WHAT YOU ARE ASKED TO DO | Search the records below for "pageviews" and copy every line it turns up in.

*** DATASET EXTRACT ***

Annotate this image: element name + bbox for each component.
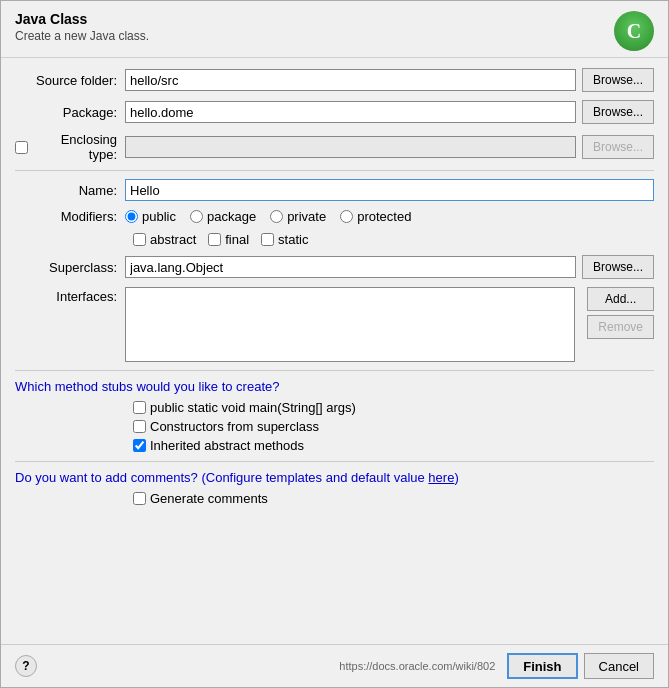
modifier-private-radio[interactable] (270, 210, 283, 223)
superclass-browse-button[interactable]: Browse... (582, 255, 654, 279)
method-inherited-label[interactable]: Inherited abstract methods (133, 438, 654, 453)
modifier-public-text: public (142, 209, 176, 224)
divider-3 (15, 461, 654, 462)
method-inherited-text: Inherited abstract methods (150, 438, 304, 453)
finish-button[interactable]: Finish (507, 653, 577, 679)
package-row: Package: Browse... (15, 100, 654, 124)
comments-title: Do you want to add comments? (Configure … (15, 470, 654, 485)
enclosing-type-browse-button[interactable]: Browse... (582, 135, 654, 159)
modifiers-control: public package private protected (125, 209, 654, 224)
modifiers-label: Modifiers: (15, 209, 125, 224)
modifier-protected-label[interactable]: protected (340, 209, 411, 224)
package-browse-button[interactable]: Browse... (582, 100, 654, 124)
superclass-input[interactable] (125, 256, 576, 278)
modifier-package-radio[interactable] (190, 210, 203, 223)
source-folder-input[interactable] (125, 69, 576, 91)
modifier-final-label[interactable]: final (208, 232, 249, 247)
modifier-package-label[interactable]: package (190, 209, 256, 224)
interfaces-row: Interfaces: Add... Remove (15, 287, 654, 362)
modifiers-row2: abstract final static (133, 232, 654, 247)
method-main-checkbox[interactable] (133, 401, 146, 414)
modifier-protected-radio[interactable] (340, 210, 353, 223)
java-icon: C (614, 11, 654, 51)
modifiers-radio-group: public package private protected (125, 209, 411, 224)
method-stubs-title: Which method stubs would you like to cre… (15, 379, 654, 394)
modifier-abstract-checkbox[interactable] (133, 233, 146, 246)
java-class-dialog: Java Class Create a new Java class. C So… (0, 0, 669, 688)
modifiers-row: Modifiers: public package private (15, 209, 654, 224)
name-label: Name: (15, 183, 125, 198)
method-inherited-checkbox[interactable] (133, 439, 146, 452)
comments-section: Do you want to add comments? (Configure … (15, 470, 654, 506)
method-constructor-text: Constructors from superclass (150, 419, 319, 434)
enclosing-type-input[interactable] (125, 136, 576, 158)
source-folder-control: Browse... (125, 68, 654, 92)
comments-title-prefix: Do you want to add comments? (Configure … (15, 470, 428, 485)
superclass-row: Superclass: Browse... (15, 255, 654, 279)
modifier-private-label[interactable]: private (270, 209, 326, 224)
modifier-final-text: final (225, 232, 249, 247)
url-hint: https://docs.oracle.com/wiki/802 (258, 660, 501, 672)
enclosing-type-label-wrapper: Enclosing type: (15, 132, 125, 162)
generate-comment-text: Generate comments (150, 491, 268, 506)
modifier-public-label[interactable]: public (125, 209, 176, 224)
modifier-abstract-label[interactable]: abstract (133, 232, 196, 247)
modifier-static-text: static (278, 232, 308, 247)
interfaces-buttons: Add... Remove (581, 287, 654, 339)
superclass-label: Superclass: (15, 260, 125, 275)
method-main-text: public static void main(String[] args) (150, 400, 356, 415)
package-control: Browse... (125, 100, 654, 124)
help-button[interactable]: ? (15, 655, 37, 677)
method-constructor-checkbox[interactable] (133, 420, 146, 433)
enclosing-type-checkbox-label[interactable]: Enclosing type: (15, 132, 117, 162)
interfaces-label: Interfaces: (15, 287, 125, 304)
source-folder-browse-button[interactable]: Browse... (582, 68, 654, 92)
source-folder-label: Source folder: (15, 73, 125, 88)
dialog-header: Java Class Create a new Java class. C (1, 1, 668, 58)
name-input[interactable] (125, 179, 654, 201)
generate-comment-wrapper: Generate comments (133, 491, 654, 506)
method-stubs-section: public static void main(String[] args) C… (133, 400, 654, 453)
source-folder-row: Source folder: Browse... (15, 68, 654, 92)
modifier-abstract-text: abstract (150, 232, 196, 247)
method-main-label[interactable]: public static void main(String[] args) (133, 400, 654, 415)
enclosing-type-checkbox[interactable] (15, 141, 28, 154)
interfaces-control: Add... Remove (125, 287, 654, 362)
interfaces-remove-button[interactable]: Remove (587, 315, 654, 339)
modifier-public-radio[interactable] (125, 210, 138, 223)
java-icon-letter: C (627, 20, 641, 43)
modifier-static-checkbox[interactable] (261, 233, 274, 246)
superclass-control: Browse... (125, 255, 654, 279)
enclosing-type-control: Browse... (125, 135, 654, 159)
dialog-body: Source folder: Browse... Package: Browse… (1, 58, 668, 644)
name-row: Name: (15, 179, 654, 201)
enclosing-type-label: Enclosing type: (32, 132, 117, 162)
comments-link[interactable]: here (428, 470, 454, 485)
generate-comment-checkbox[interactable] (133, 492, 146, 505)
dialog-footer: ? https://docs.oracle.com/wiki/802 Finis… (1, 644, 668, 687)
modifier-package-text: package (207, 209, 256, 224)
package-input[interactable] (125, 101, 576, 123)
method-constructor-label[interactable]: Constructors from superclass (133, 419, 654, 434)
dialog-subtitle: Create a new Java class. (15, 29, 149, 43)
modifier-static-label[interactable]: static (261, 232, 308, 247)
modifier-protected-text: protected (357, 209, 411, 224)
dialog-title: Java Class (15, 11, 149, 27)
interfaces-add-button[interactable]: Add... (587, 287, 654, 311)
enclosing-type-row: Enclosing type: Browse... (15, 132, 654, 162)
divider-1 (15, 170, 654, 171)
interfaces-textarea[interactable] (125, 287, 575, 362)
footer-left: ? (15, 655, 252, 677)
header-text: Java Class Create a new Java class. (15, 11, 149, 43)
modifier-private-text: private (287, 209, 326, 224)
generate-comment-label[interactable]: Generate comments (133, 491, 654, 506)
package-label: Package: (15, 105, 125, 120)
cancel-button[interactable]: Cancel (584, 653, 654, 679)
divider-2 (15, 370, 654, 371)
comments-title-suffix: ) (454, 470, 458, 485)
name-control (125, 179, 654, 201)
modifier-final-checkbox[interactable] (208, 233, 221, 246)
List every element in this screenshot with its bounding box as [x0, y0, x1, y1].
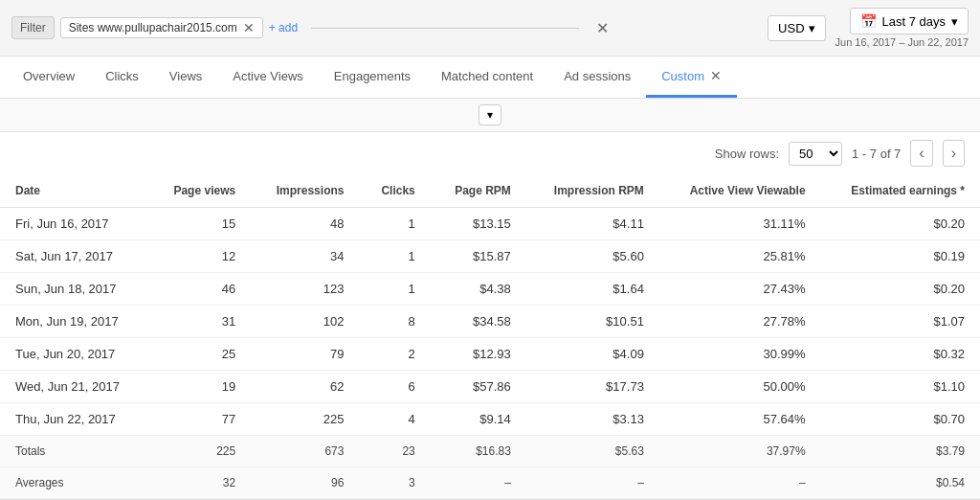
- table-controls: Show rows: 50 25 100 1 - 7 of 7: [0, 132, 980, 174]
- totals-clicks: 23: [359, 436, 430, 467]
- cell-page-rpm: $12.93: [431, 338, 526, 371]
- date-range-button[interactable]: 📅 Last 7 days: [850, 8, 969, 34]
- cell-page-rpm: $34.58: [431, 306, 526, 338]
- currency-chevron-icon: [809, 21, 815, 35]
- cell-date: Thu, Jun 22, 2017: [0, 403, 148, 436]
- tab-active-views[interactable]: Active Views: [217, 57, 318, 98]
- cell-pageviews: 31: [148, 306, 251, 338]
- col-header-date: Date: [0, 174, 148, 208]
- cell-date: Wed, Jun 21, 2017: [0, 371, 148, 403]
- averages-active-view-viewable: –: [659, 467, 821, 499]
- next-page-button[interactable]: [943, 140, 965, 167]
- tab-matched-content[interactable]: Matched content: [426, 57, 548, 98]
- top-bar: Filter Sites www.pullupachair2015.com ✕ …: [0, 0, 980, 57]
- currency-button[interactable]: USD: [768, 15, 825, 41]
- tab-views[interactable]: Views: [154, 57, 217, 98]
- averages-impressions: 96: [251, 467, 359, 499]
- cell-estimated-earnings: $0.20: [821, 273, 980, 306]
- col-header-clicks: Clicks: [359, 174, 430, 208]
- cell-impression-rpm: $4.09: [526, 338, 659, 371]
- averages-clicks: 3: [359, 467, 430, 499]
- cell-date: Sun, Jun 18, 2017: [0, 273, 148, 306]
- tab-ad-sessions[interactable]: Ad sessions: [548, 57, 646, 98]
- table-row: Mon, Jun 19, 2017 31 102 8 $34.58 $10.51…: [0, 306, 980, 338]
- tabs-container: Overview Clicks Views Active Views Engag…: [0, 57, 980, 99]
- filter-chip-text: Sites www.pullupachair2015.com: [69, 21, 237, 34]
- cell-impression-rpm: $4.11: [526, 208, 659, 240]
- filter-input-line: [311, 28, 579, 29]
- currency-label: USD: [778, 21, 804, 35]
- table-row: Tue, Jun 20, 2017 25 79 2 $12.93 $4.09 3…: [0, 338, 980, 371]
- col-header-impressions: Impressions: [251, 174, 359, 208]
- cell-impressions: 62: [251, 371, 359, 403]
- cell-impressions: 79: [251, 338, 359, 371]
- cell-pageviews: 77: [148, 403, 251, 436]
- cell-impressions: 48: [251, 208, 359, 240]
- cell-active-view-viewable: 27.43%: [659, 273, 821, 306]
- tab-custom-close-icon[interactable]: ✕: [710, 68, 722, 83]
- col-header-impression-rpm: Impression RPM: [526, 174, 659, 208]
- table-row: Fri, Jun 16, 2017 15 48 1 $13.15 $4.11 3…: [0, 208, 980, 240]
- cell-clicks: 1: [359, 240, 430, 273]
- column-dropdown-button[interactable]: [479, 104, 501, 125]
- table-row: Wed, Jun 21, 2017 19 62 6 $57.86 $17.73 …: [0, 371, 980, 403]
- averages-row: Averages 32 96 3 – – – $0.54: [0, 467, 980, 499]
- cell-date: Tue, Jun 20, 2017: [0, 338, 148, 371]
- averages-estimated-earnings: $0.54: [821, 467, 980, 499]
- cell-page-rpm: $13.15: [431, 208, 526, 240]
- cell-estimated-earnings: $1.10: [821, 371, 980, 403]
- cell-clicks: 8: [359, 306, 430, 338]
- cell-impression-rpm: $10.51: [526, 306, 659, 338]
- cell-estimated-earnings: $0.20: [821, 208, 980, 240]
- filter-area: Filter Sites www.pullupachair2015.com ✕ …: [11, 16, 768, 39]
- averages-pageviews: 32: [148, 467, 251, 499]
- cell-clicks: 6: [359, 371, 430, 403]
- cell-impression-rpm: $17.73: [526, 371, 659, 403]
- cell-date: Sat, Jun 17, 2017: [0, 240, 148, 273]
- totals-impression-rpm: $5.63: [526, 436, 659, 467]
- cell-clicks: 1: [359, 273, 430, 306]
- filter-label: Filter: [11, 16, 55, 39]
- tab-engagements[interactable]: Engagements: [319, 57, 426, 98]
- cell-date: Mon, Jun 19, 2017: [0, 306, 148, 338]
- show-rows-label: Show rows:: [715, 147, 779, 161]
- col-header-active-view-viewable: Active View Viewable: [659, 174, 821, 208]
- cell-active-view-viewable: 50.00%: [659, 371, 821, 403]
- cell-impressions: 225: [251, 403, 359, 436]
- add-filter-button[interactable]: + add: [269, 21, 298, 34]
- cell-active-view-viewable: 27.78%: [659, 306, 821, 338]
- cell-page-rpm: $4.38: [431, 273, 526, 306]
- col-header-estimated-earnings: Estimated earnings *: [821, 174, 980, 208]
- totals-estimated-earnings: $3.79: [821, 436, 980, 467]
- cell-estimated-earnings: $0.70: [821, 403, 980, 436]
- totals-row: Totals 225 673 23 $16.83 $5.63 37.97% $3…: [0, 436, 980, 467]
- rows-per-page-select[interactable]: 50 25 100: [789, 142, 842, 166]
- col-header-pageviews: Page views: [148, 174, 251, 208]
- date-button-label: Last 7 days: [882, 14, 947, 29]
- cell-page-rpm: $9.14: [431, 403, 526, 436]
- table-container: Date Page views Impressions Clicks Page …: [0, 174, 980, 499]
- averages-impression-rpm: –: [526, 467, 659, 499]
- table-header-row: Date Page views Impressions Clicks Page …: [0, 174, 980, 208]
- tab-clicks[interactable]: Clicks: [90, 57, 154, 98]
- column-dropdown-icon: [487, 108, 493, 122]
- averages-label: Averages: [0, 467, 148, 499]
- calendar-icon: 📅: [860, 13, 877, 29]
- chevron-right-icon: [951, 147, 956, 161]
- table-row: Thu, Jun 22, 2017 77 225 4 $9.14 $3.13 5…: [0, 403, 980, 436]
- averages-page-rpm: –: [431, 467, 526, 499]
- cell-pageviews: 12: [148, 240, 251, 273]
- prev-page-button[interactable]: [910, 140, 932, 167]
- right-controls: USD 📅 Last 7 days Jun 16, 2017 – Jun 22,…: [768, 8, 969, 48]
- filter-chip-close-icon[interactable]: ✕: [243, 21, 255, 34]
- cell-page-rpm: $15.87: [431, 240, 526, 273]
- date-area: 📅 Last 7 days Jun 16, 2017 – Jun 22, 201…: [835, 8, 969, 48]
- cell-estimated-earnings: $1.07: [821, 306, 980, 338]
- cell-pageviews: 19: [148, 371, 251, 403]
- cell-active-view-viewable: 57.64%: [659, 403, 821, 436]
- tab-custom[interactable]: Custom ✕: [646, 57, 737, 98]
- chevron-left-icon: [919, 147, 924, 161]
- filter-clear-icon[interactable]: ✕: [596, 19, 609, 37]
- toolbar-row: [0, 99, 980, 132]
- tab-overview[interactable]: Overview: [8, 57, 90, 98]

***

EXERCISE ANSWER |
- cell-pageviews: 31: [148, 306, 251, 338]
- cell-pageviews: 77: [148, 403, 251, 436]
- averages-pageviews: 32: [148, 467, 251, 499]
- col-header-pageviews: Page views: [148, 174, 251, 208]
- cell-pageviews: 12: [148, 240, 251, 273]
- cell-pageviews: 19: [148, 371, 251, 403]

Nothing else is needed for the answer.